Al corriere, che faceva parte di una banda, sono stati inflitti 30 mesi di prigione (sette da espiare). Resterà in carcere fino a inizio dicembre
È una storia inverosimile, con molti 'non ricordo', quella narrata oggi in aula penale dal giovane albanese accusato di traffico di eroina e cocaina. Il 26enne imputato, per dirla con la procuratrice pubblica Pamela Pedretti, non la racconta giusta. Meglio, non l'ha mai raccontata giusta, nemmeno durante l'inchiesta. Di fronte a Siro Quadri, presidente della Corte delle Assise criminali di Lugano (giudici a latere Renata Loss Campana e Aurelio Facchi), è parso titubante, probabilmente per paura di ritorsioni quando uscirà di prigione. L'accusa, sostenuta dalla procuratrice, è convinta che l'uomo sia soltanto una pedina della banda di albanesi attiva nel traffico di stupefacenti in Svizzera, in particolare eroina e cocaina: «Il ruolo dell'imputato era quello di corriere, purtroppo verrà sostituito da qualcun altro».

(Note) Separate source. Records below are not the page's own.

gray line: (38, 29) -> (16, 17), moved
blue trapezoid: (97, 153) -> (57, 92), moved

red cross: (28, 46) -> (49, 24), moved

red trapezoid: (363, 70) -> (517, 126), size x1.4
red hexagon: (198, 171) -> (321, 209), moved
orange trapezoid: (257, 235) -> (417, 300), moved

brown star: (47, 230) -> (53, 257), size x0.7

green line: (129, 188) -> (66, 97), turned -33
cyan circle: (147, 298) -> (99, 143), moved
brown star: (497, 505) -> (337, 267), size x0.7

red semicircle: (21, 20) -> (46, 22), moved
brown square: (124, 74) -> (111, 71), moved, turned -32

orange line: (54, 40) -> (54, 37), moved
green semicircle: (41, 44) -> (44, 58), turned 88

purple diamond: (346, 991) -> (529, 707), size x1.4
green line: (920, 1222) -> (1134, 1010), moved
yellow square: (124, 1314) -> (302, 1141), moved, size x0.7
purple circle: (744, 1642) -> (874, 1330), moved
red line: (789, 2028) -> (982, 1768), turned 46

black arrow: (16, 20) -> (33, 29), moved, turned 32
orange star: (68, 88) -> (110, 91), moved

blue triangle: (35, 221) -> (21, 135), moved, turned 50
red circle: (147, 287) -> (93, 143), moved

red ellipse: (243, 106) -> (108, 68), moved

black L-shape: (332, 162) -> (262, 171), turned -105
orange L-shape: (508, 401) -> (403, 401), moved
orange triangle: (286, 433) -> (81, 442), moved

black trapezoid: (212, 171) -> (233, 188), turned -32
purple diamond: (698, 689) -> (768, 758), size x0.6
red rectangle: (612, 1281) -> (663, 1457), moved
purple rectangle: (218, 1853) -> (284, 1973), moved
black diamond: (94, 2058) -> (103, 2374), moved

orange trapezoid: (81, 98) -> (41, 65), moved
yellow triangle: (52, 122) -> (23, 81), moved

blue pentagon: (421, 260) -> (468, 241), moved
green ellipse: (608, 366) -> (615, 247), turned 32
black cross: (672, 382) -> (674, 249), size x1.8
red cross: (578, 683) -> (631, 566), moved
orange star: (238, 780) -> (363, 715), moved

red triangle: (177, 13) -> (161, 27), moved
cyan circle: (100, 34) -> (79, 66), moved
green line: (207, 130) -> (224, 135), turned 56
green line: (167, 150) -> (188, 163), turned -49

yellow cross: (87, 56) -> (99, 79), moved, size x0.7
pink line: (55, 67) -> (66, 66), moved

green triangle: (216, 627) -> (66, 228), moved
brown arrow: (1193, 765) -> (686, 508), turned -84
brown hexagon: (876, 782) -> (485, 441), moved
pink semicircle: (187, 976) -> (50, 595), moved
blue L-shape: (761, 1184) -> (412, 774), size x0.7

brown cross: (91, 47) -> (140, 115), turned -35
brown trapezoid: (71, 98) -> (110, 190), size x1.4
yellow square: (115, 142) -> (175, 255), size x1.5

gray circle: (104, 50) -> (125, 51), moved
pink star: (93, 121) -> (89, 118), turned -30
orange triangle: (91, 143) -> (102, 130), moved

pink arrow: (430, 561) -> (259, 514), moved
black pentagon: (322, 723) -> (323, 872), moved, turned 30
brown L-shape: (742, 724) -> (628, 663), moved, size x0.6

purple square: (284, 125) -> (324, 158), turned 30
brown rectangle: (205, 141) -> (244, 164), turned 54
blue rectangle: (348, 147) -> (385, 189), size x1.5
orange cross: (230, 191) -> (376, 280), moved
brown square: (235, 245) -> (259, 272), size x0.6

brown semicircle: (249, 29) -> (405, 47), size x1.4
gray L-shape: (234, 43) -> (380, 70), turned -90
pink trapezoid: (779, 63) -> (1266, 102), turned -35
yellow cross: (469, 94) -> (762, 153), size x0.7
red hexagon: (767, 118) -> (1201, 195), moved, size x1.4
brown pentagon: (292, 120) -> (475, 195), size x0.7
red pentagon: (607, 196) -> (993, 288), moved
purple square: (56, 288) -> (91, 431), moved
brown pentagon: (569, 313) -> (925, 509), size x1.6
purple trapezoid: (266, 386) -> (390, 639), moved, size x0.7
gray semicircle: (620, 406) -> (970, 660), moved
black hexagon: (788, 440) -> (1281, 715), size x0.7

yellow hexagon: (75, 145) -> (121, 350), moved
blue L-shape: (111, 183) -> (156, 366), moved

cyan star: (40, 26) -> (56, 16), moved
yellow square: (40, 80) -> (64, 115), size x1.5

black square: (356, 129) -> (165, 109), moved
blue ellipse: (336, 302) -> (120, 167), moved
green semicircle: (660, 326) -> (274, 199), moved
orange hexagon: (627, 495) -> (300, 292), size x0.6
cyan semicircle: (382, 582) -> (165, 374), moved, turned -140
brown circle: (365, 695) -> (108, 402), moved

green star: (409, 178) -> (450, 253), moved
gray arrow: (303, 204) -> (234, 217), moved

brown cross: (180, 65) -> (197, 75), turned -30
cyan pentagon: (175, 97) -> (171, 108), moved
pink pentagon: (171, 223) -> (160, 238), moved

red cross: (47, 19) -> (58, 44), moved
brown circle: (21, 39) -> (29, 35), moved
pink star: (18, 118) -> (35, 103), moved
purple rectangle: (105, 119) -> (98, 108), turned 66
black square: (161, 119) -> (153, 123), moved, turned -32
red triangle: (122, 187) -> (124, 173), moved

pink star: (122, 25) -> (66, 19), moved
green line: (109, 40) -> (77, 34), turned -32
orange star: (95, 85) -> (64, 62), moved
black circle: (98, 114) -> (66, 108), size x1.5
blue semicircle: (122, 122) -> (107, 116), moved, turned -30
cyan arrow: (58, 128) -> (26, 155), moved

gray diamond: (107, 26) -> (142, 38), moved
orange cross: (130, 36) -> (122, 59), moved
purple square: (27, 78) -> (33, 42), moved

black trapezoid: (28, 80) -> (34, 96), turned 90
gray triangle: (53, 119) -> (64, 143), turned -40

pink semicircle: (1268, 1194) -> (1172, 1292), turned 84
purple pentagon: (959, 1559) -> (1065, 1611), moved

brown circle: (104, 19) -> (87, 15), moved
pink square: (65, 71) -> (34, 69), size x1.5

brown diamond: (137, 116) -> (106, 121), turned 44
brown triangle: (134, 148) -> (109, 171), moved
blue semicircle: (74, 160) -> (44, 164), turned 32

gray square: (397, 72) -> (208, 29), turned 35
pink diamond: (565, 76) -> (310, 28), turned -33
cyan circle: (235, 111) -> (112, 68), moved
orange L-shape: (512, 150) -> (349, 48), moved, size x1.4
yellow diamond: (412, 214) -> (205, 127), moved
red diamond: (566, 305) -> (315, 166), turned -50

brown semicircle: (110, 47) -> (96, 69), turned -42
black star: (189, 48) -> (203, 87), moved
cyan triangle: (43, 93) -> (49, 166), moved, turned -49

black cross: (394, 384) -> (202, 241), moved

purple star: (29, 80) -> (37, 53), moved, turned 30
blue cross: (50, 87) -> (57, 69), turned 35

A carico del 26enne ci sono oltre sette etti di droga trasportati in nove occasioni, in meno di due mesi. Inevitabile, la condanna. La Corte gli ha inflitto una pena di 30 mesi di reclusione, di cui sette da espiare, da dedurre il carcere sofferto, e l'espulsione dalla Svizzera per sette anni. L'uomo sarà pure segnalato al Sistema d'informazione di Schengen. Il processo è parzialmente indiziario, ha spiegato il giudice, ma gli indizi e sette etti di droga, indicati nell'atto d'accusa, rappresentano un quantitativo fatto proprio dalla Corte.
All'inizio del dibattimento, il giovane ha raccontato di essere arrivato in Svizzera con un'auto noleggiata proveniente dalla Germania. Al momento dell'arresto, nelle sue tasche c'era la chiave di una camera d'albergo, dove la polizia aveva trovato un'altra persona che l'imputato dice di non conoscere, sostenendo che l'hotel era stato pagato da amici connazionali. Al giudice ha detto di aver cercato lavoro in Svizzera nel settore edile ma senza fare regolare domanda di permesso perché «è inutile». Era residente in Svizzera tedesca, in Ticino si è recato per trasportare qualcosa ma sostiene di non sapere cosa stesse trasportando: «Erano piccoli pacchetti che recuperavo, nascosti in precedenza da qualcun altro. Il luogo mi veniva indicato tramite Gps». Veniva pagato dopo i viaggi ma non sa dire da chi: «Erano persone con la maschera a Lugano».
Dall'ultimo viaggio effettuato in Ticino prima dell'arresto, avrebbe ricevuto un compenso fra i 400 e i 500 euro, ma il suo racconto non è credibile, ha ribadito Pedretti che al termine della requisitoria ha richiesto una pena di 32 mesi, di cui 8 da espiare, il resto della pena sospeso con la condizionale per due anni, e sei anni di espulsione dalla Svizzera. Secondo la difesa, sostenuta dall'avvocato Christopher Jackson, l'imputato aveva invece lo scopo di sostenere la sua famiglia in Albania, non è sicuramente un pezzo grosso dell'organizzazione ed è incensurato. Nell'arringa, il legale ha contestato le quantità di droga trasportate e il numero di viaggi effettuati in Ticino e ha chiesto una condanna più mite rispetto a quella richiesta dall'accusa: la scarcerazione immediata dell'imputato e non più di 18 mesi di carcere integralmente sospesi con la condizionale, dedotta la detenzione sofferta dal 26enne (è in prigione dallo scorso 7 aprile e in carcerazione di sicurezza dal 21 giugno). Al termine del processo, l'uomo si è scusato: «Non succederà mai più, tornerò in Albania dalla mia famiglia».